さて、ヒート2までの間サブイベントのツーリングチャンピオンBレースが行われる。
スカGと新しいマツダ・カペラの対決だが今回はニッサン・ワークスは出場していない。
寺田陽次郎選手のカペラが強くそのまま独走して優勝。ロータリーエンジンの甲高い音を初めて聞いて正直言って驚いてしまった。
そしていよいよグランチャンヒート2のスタートが迫る!

「雨」・・・といえば 
 
 ここでちょっと寄り道をさせていただく事にする。
富士スピードウェイと言うとすぐに思い浮かぶのは「雨」である。それも中途半端な雨ではない。豪雨と言ってもいいだろう。
そんな富士に私と友人H君は3度足を運んでいる。
1971年10月10日のグランチャン(以下GC)最終戦富士マスターズ250Kmレース、1972年3月20日、GC開幕戦富士300Kmレース、そして、同じく6月4日、GC第2戦富士300マイルレースだ。
特に72年開幕戦はひどかった。今でもそのレースで買ったパンフレットは雨でぐちゃぐちゃのままで固まっている。
そんな雨のレースでも私たちを富士スピードウェイに出向かせたものは全て“生沢 徹”と元チーム・トヨタのエースであった“鮒子田 寛”の参戦だった。特にTETSUの登場は当時の私たちを熱狂させた。
1971年10月10日のGC最終戦富士マスターズ250Kmレースは、そんなTETSUが初めてGCに参加するということでレース前からその動向が注目されていた。そして、当時のオートスポーツ誌にスクープされた「TETSUのポルシェ917K日本上陸」報道により'69日本グランプリ以来のパニック状態に至ったのである。これはまさに2年前(1969年のこと)の日本グランプリの不参加を帳消しするようなエポックメイキングな出来事でもあったのだ。(右の写真が私が撮影したTETSUの917K)
とにかくTETSUのポルシェ917Kが見たい。当時の最強マシンと言っても良い917Kが富士を走り、ドライブするのがTETSUである。
みんな熱狂した事は言うまでもない。ちなみにこのポルシェは69年日本グランプリをジョー・シファートが駆ったあの917と同じシャーシNO.917010であるという。オーナーがディビット・パイパーだということでまず間違いない。
つまりTETSUは、このレースのためにパイパーから917Kをレンタルしたというわけだ。
それを迎え撃つ日本勢は前2レースを連覇していて現在絶好調の酒井 正のマクラーレンM12ともう1台のM12(これにはCAN-AMドライバーであるトニー・アダモウィッツが乗る)、そしてCAN-AM帰りの風戸 裕がポルシェ908IIで出場。そして小排気量ながら侮れない田中 弘のシェブロンB19と高原敬武のローラT212が有力候補だ。前予想では風戸がCAN-AMで乗っているローラT222(8000ccV8)を持ってくるのでは言われていたが遂にそれはかなわなかった。
当時東京12ch(現在のテレビ東京)でGCは録画放送されていて特にこの最終戦は当日の夜9時から放送予定であり私たちは最終レースであったツーリングカーレースをそこそこ見た後すぐさまスピードウェイを後にするという慌ただしさだった。
「あ〜あ、なんでTETSUのポルシェは勝てなかったんだろう!?」それが当時の私の気持ちであり、ほとんどの入場者の気持ちだったと思う。
細かいレースの内容は「1971年富士マスターズ250Km」に任すとしてとにかく雨が富士スピードウェイの象徴であり勝利へのキーポイントであったのは確かだった。

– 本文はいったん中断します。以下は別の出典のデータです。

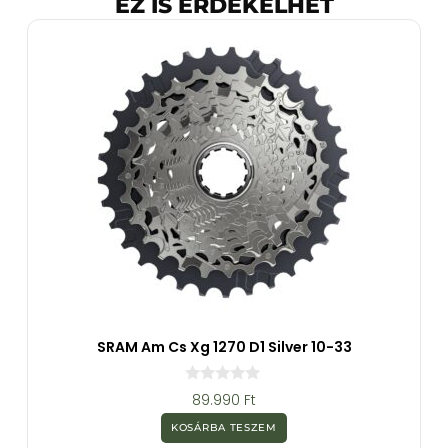
EZ IS ÉRDEKELHET
SRAM Am Cs Xg 1270 D1 Silver 10-33
0
89.990
Ft
a
z
KOSÁRBA TESZEM
5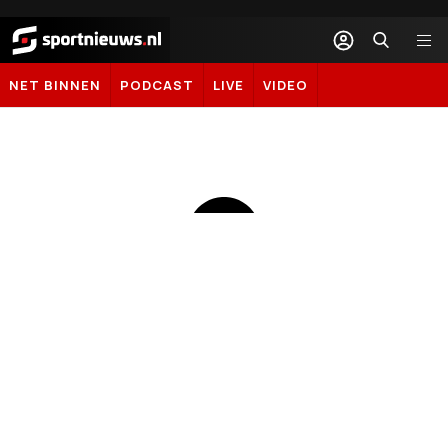
Sportnieuws.nl
NET BINNEN
PODCAST
LIVE
VIDEO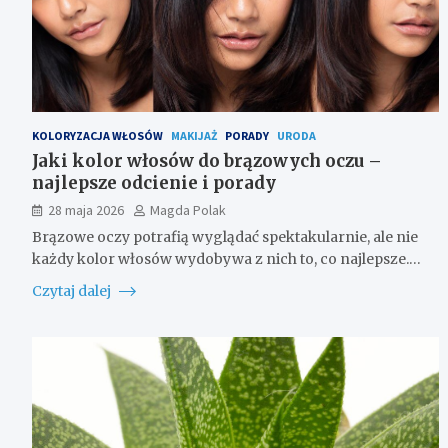
KOLORYZACJA WŁOSÓW
MAKIJAŻ
PORADY
URODA
Jaki kolor włosów do brązowych oczu –
najlepsze odcienie i porady
28 maja 2026
Magda Polak
Brązowe oczy potrafią wyglądać spektakularnie, ale nie
każdy kolor włosów wydobywa z nich to, co najlepsze.…
Czytaj dalej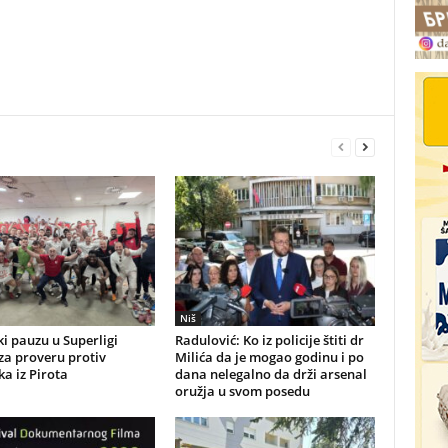
Niš
i pauzu u Superligi
Radulović: Ko iz policije štiti dr
 za proveru protiv
Milića da je mogao godinu i po
a iz Pirota
dana nelegalno da drži arsenal
oružja u svom posedu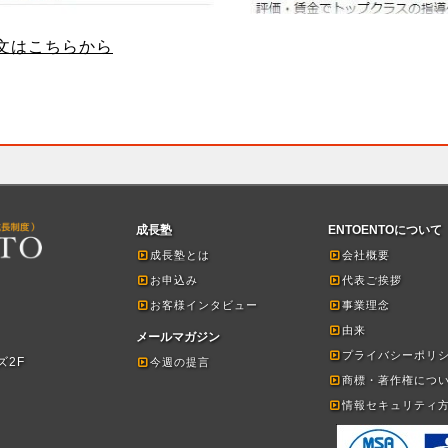
文はこちらから
成長塾
ENTOENTOについて
成長塾とは
会社概要
お申込み
代表ご挨拶
お客様インタビュー
事業理念
由来
メールマガジン
プライバシーポリ
ズ2F
今週の提言
商標・著作権につ
情報セキュリティ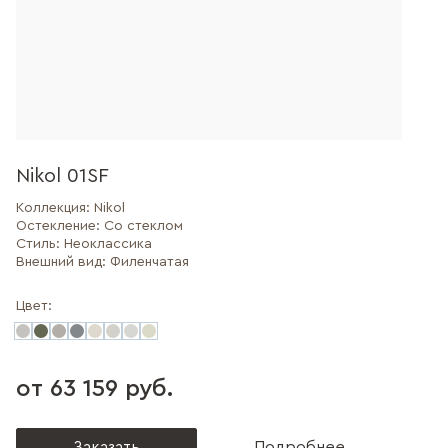
Nikol 01SF
Коллекция:
Nikol
Остекление:
Со стеклом
Стиль:
Неоклассика
Внешний вид:
Филенчатая
Цвет:
от 63 159 руб.
Заказать
Подробнее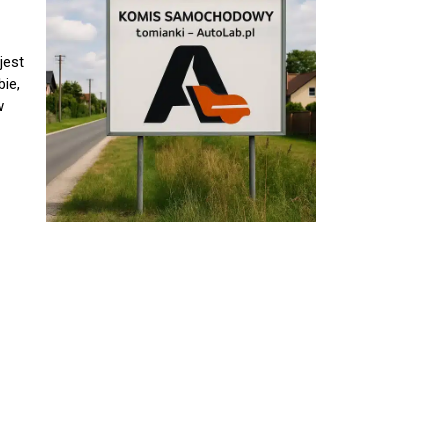
jest
ie,
w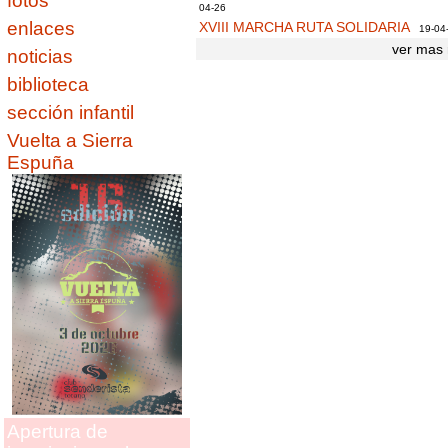
fotos
04-26
enlaces
XVIII MARCHA RUTA SOLIDARIA
19-04
ver mas 
noticias
biblioteca
sección infantil
Vuelta a Sierra
Espuña
Apertura de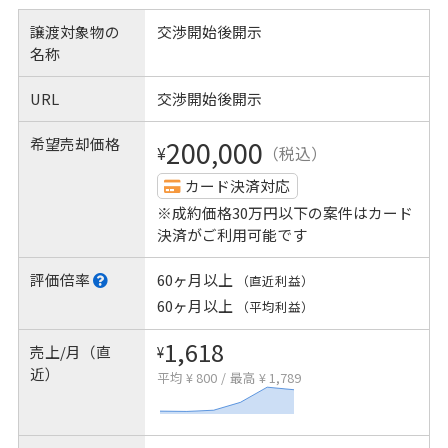
譲渡対象物の
交渉開始後開示
名称
URL
交渉開始後開示
希望売却価格
200,000
¥
（税込）
カード決済対応
※成約価格30万円以下の案件はカード
決済がご利用可能です
評価倍率
60ヶ月以上
（直近利益）
60ヶ月以上
（平均利益）
1,618
売上/月（直
¥
近）
平均 ¥ 800
/
最高 ¥ 1,789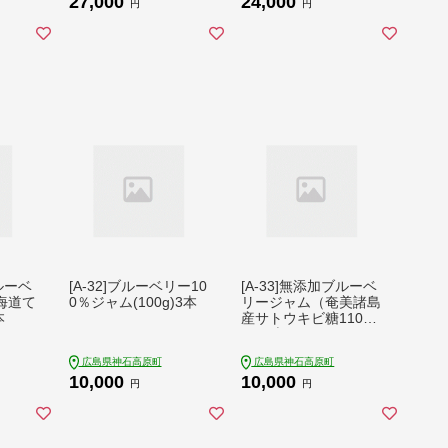
27,000
24,000
円
円
ブルーベ
[A-32]ブルーベリー10
[A-33]無添加ブルーベ
海道て
0％ジャム(100g)3本
リージャム（奄美諸島
本
産サトウキビ糖110
g）3本
広島県神石高原町
広島県神石高原町
10,000
10,000
円
円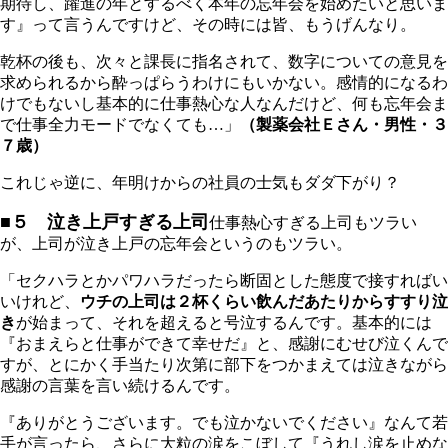
期待し、躍進の年とするべく本年の忘年会を始めたいと思いま
す』って言うんですけど、その時には皆、もうげんなり。
乾杯の後も、次々と課長に指名されて、数字についての意見を
求められるから酔っぱらうわけにもいかない。感情的になるわ
けでもないし基本的に仕事熱心な人なんだけど、何も忘年会ま
で仕事全力モードでなくても…」
（製薬会社Ｅさん・男性・３
７歳）
これじゃ逆に、年明けからの社員の士気もダダ下がり？
■５ 泣き上戸すぎる上司
仕事熱心すぎる上司もツラい
が、上司が泣き上戸の忘年会というのもツラい。
「セクハラとかパワハラだったら断固とした態度で接すればい
いけれど、
ウチの上司は２杯くらい飲んだあたりからすすり泣
き
が始まって、それを超えると号泣するんです。基本的には
『おまえらと仕事ができて幸せだ』と、感謝にむせび泣くんで
すが、とにかく手当たり次第に部下をつかまえては泣きながら
感謝の言葉を言い続けるんです。
『ありがとうございます。でも泣かないでください』なんて若
手が言ったら、さらに大粒の涙をこぼして『うれし涙を止めな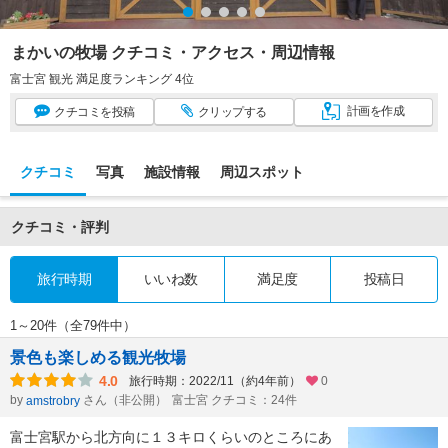
まかいの牧場 クチコミ・アクセス・周辺情報
富士宮 観光 満足度ランキング 4位
計画
を作成
クチコミ
を投稿
クリップ
する
クチコミ
写真
施設情報
周辺スポット
クチコミ・評判
旅行時期
いいね数
満足度
投稿日
1～20件（全79件中）
景色も楽しめる観光牧場
4.0
旅行時期：2022/11（約4年前）
0
by
さん（非公開）
富士宮 クチコミ：24件
amstrobry
富士宮駅から北方向に１３キロくらいのところにあ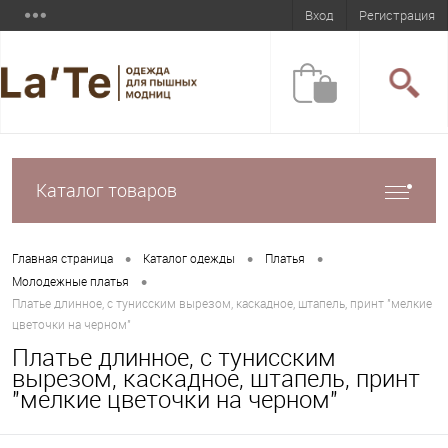
Вход
Регистрация
Каталог товаров
•
•
•
Главная страница
Каталог одежды
Платья
•
Молодежные платья
Платье длинное, с тунисским вырезом, каскадное, штапель, принт "мелкие
цветочки на черном"
Платье длинное, с тунисским
вырезом, каскадное, штапель, принт
"мелкие цветочки на черном"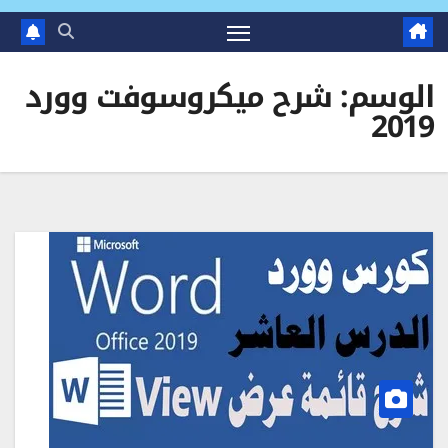
الوسم:
شرح ميكروسوفت وورد
2019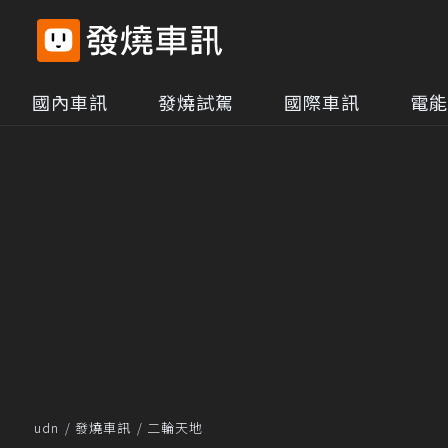
國內車訊
發燒試駕
國際車訊
電能
udn
發燒車訊
二輪天地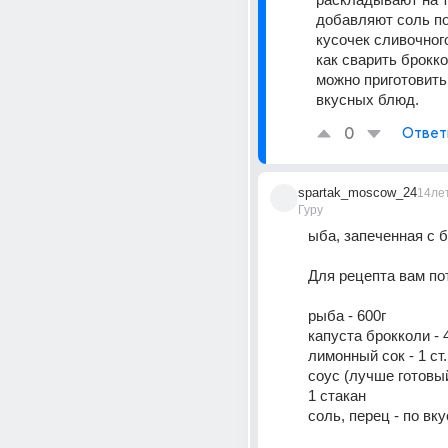
добавляют соль по 
кусочек сливочного
как сварить броккол
можно приготовить
вкусных блюд.
0
Ответ
spartak_moscow_24
14ле
Гуру
ыба, запеченная с 
Для рецепта вам по
рыба - 600г 
капуста брокколи - 4
лимонный сок - 1 ст. 
соус (лучше готовый 
1 стакан 
соль, перец - по вку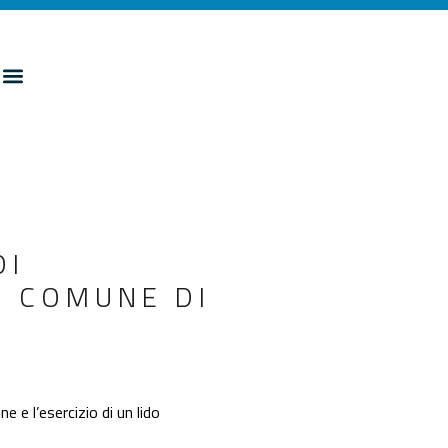
DI
– COMUNE DI
 e l’esercizio di un lido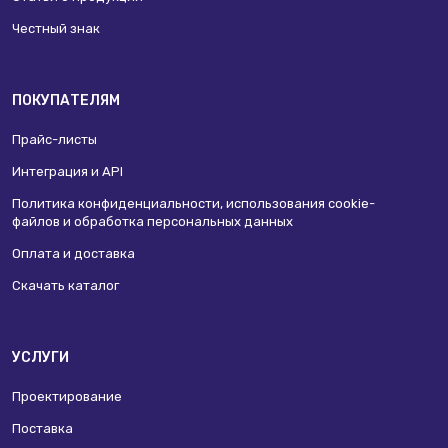
Честный знак
ПОКУПАТЕЛЯМ
Прайс-листы
Интеграция и API
Политика конфиденциальности, использования сookie-
файлов и обработка персональных данных
Оплата и доставка
Скачать каталог
УСЛУГИ
Проектирование
Поставка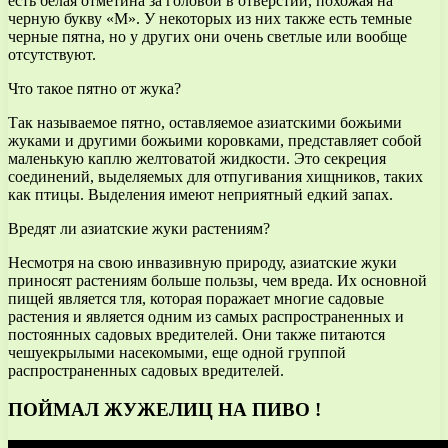
есть белая отметина за головой в отверстии, похожая на
черную букву «М». У некоторых из них также есть темные
черные пятна, но у других они очень светлые или вообще
отсутствуют.
Что такое пятно от жука?
Так называемое пятно, оставляемое азиатскими божьими
жуками и другими божьими коровками, представляет собой
маленькую каплю желтоватой жидкости. Это секреция
соединений, выделяемых для отпугивания хищников, таких
как птицы. Выделения имеют неприятный едкий запах.
Вредят ли азиатские жуки растениям?
Несмотря на свою инвазивную природу, азиатские жуки
приносят растениям больше пользы, чем вреда. Их основной
пищей является тля, которая поражает многие садовые
растения и является одним из самых распространенных и
постоянных садовых вредителей. Они также питаются
чешуекрылыми насекомыми, еще одной группой
распространенных садовых вредителей.
ПОЙМАЛ ЖУЖЕЛИЦ НА ПИВО !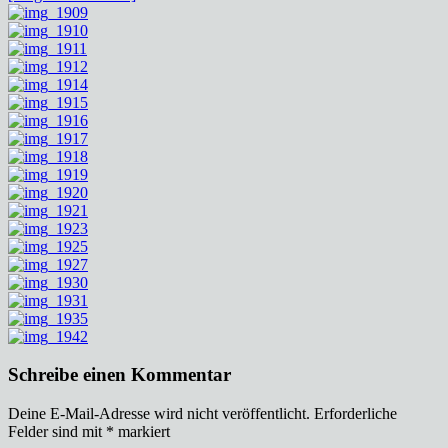
Schreibe einen Kommentar
Deine E-Mail-Adresse wird nicht veröffentlicht.
Erforderliche
Felder sind mit
*
markiert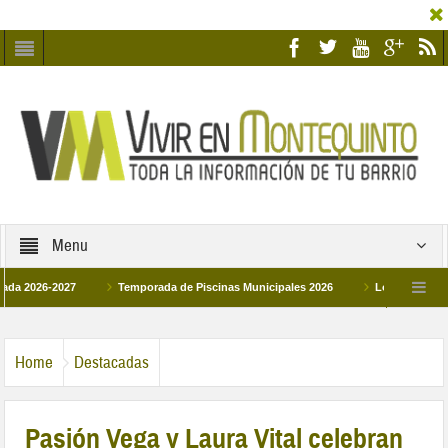
Menu
6-2027
Temporada de Piscinas Municipales 2026
Los Campus de Tecnifi
 2026
La hermanadad Humildad y Pilar de Montequinto procesionará el día 28 de
Home
Destacadas
Pasión Vega y Laura Vital celebran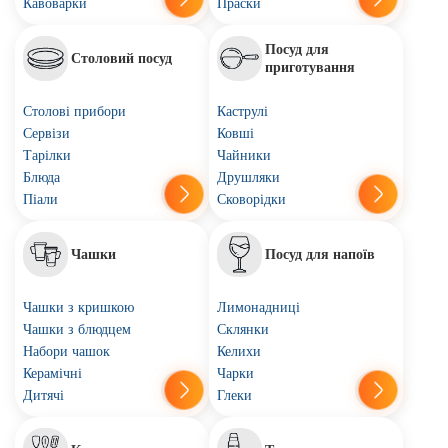
Кавоварки
Праски
Посуд для
Столовий посуд
приготування
Столові прибори
Каструлі
Сервізи
Ковші
Тарілки
Чайники
Блюда
Друшляки
Піали
Сковорідки
Чашки
Посуд для напоїв
Чашки з кришкою
Лимонадниці
Чашки з блюдцем
Склянки
Набори чашок
Келихи
Керамічні
Чарки
Дитячі
Глеки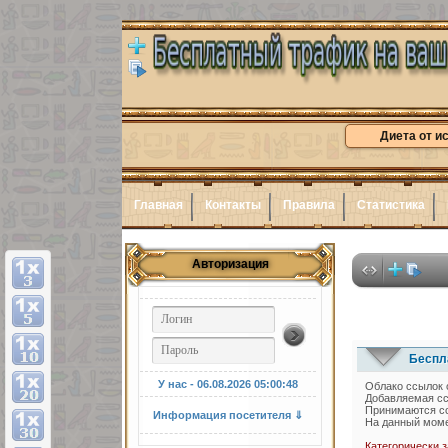
Диета от и
Главная
Контакты
Правила
Статистика
Авторизация
Беспла
У нас - 06.08.2026
05:00:49
Облако ссылок о
Добавляемая сс
Принимаются сс
Информация посетителя ⇓
На данный моме
Категорически 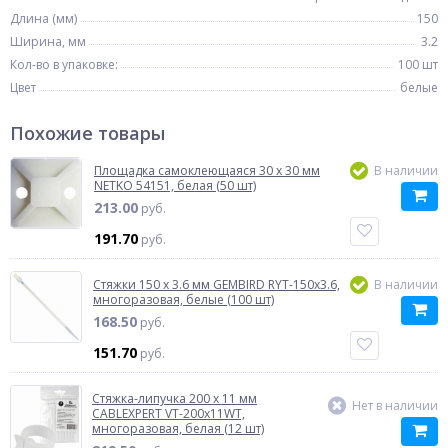
Длина (мм)
150
Ширина, мм
3.2
Кол-во в упаковке:
100 шт
Цвет
белые
Похожие товары
Площадка самоклеющаяся 30 x 30 мм
В наличии
NETKO 54151, белая (50 шт)
213.00
руб.
191.70
руб.
Стяжки 150 x 3.6 мм GEMBIRD RYT-150х3.6,
В наличии
многоразовая, белые (100 шт)
168.50
руб.
151.70
руб.
Стяжка-липучка 200 x 11 мм
Нет в наличии
CABLEXPERT VT-200x11WT,
многоразовая, белая (12 шт)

TOP : TETSU and his Porsche 917K.
(C) Photograph and modeling by Osamu Aihara.

TOP : Tetsu and his GRD S-72 at Fuji in 1972.
(C) Photograph by Hirofumi Makino.
 上のマシンは、私と同じく熱烈なTETSUファンである相原氏が作られたポルシェ917K and TETSUである。1/43スケールで市販されているモデルカーキットを'71マスターズ250Kmレースに出場したTETSU仕様に改造してしまう熱意は素晴らしいものがある。
特にデカールの自作は苦労されたのではないかと想像してしまう。
下の#69 GRD S-72は、S字からヘアピンに向かうところでのショット。1972年の雨のグランチャンでの象徴的なシーン。TETSUはデビューしたてでまだまだセッティングが不十分なGRDを水澄ましのように操り観客を魅了した。私と友人H君は大粒の雨の中、タオルをカメラに巻き付けながら必死で撮影を続けた記憶が今鮮明に蘇る。
 ところが「雨」という言葉がただの1度も聞かれなかったイベントがある。「日本グランプリ」である。
富士での日本グランプリが始まった1966年5月3日「第3回日本グランプリ」から始まり、67年5月3日「第4回日本グランプリ」、68年5月3日「第5回日本グランプリ(68年日本グランプリともいう)」、69年5月3日「69年JAFグランプリ」、69年10月10日「69年日本グランプリ」70年5月3日「70年JAFグランプリ」、71年5月3日「71年日本グランプリ」、そして72年5月3日「72年日本グランプリ」・・・、すべて晴天であった。
富士GCにだけなぜか「雨」が付き纏う・・・。(私のレース観戦として一応1972年までとさせて頂くことをお許し願いたい。ちなみに1976年F1日本グランプリはなぜか「雨」であった)
話はまたまた変わって2年前(1969年)に移る。
この年、私はまだ中学3年生であり、レースに興味がない両親や兄弟がいない私にとってスピードウェイに行ってレース観戦などまさしく無縁であった。
そんな時同級生のK君が「明日の日本グランプリに行くんだけどパンフレット買って来てあげようか」と突然言い出したのだ。「くそ〜!!」と心の中で思いながらも「うん。買ってきてよ。写真も撮ってきて!」と引きつった笑顔で応対した記憶が昨日のことのように思い出される。
(注:その時買ってきてもらったパンフレットは今だ私の手元にある。また、HP上にある「69年日本グランプリ」のタイトルの写真はK君から頂いた写真そのものである)
前置きはこの辺にして、とにかくこの年の日本グランプリの盛り上がり方は異常そのものであり、過去現在通してこれほど日本中が盛り上がったことはなかったのではないだろうか。あの1980年代後半のセナ・プロ・マンセルF1ブームと比べてもだ。
 この年日本グランプリ以上に私の興味を引いたのは11月23日に開催された通称 日本CAN-AM「ワールドチャレンジカップ富士200マイルレース」である。このレースは世界的に当時大人気であったカナディアン・アメリカン・チャレンジカップ(CAN-AM)の出場ドライバーとマシンたちを日本に呼んでしまおうというイベントであり、これは1966年にやはり富士スピードウェイで本場アメリカのインディ500マイルレースを呼んで盛大に行われた「日本インディ200マイルレース」と基本的には同じようなイベントと言って良い。
前年に次いで2回目を向かえたばかりの1969年はトヨタニュー7の挑戦もありワークス・マクラーレンやポルシェの参加はなかったものの大変な盛り上がりをみせたレースであった。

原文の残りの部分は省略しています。